Epidémie de pneumonie en Chine : les autorités "n'excluent pas" une transmission entre humains

Des touristes font la queue aux contrôles sanitaires à l\'aéroport à Bangkok en Thaïlande, le 5 janvier 2020.
Des touristes font la queue aux contrôles sanitaires à l'aéroport à Bangkok en Thaïlande, le 5 janvier 2020. (PORNPROM SATRABHAYA / BANGKOK POST)

Cette épidémie est due à un nouveau type de coronavirus, selon l'OMS. Cette famille compte un grand nombre de virus, dont beaucoup entraînent des maladies bénignes.

D'où provient ce virus ? Le risque que la mystérieuse pneumonie virale touchant actuellement la Chine soit transmissible entre humains est "faible", mais "pas exclu", ont annoncé les autorités sanitaires chinoises, mercredi 15 janvier. L'une des 41 malades recensés à Wuhan, la ville où l'épidémie a débuté, a peut-être été contaminée par son mari, a estimé la Commission municipale de l'hygiène et de la santé.

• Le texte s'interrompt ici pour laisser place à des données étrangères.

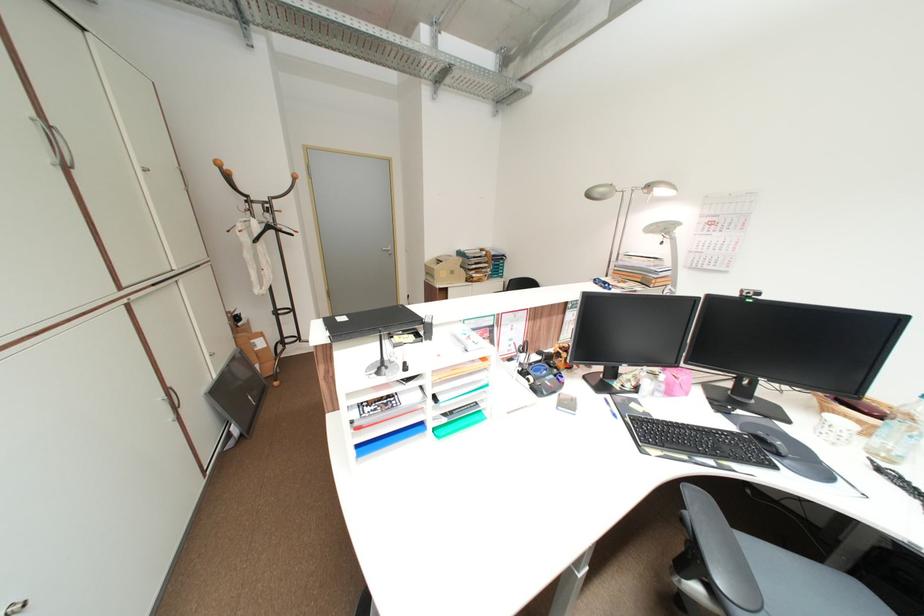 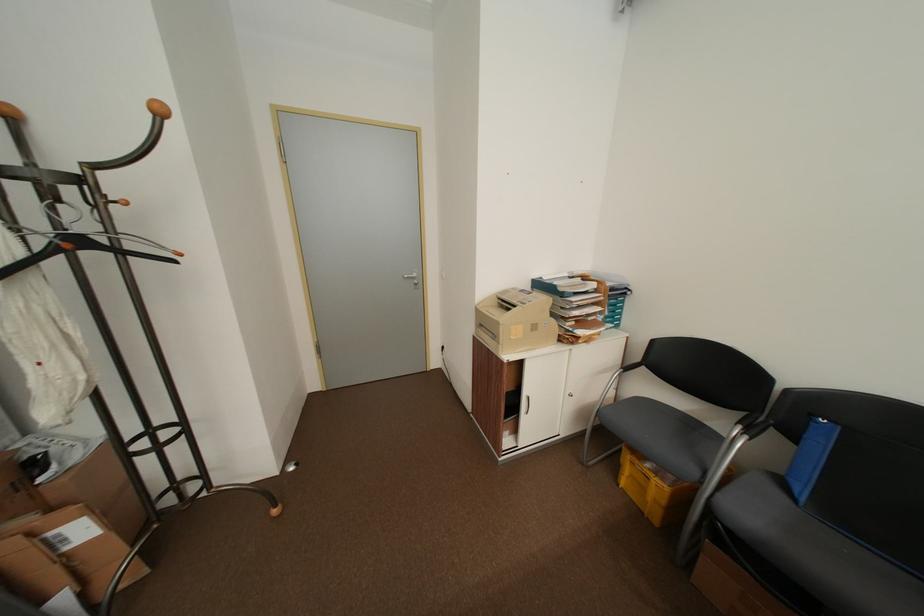 Question: In a continuous first-person perspective shot, in which direction is the camera moving?

Choices:
 (A) Left
 (B) Right
 (C) Forward
 (D) Backward

Answer: (C) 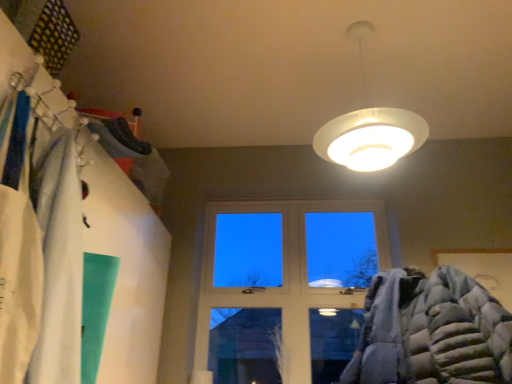 Question: From the image's perspective, does white glossy lampshade at upper center appear higher than transparent glass window at center?

Choices:
 (A) no
 (B) yes

Answer: (B)

Question: From a real-world perspective, is white glossy lampshade at upper center located beneath transparent glass window at center?

Choices:
 (A) no
 (B) yes

Answer: (A)

Question: Considering the relative sizes of white glossy lampshade at upper center and transparent glass window at center in the image provided, is white glossy lampshade at upper center bigger than transparent glass window at center?

Choices:
 (A) no
 (B) yes

Answer: (B)

Question: Is white glossy lampshade at upper center next to transparent glass window at center?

Dans un communiqué, elle a indiqué que l'époux en question travaillait sur un marché de gros de fruits de mer, où la plupart des cas ont été détectés jusqu'à présent. Or, sa femme dit ne jamais s'y être rendue. "La possibilité d'une transmission limitée entre humains ne peut être exclue, mais le risque d'une transmission inter-humaine continue est relativement faible", a souligné la commission. Le marché incriminé est fermé depuis le 1er janvier, sur décision des autorités.

Au moins une personne est morte

La Commission municipale de l'hygiène et de la santé de Wuhan a précisé que la majorité des patients porteurs du virus étaient des hommes, la plupart d'un certain âge. Un patient contaminé est mort. Cette épidémie alimente les craintes d'une réapparition d'un virus de type Sras, qui avait tué quelque 650 personnes en Chine continentale et à Hong Kong, en 2002-2003. En dehors de la Chine, la maladie a été diagnostiquée chez une femme originaire de Wuhan, à son arrivée en Thaïlande, a indiqué l'Organisation mondiale de la santé (OMS), citant les autorités thaïlandaises.

A Hong Kong, les autorités ont renforcé leurs mesures de détection, avec notamment des points de contrôle des températures à destination des voyageurs arrivant dans le territoire. Selon les autorités hongkongaises, 71 personnes s'étant rendues à Wuhan récemment ont été hospitalisées. Elles souffraient de fièvre et de problèmes respiratoires, mais 60 d'entre elles ont été autorisées à sortir et le virus n'a été diagnostiqué chez aucune d'entre elles.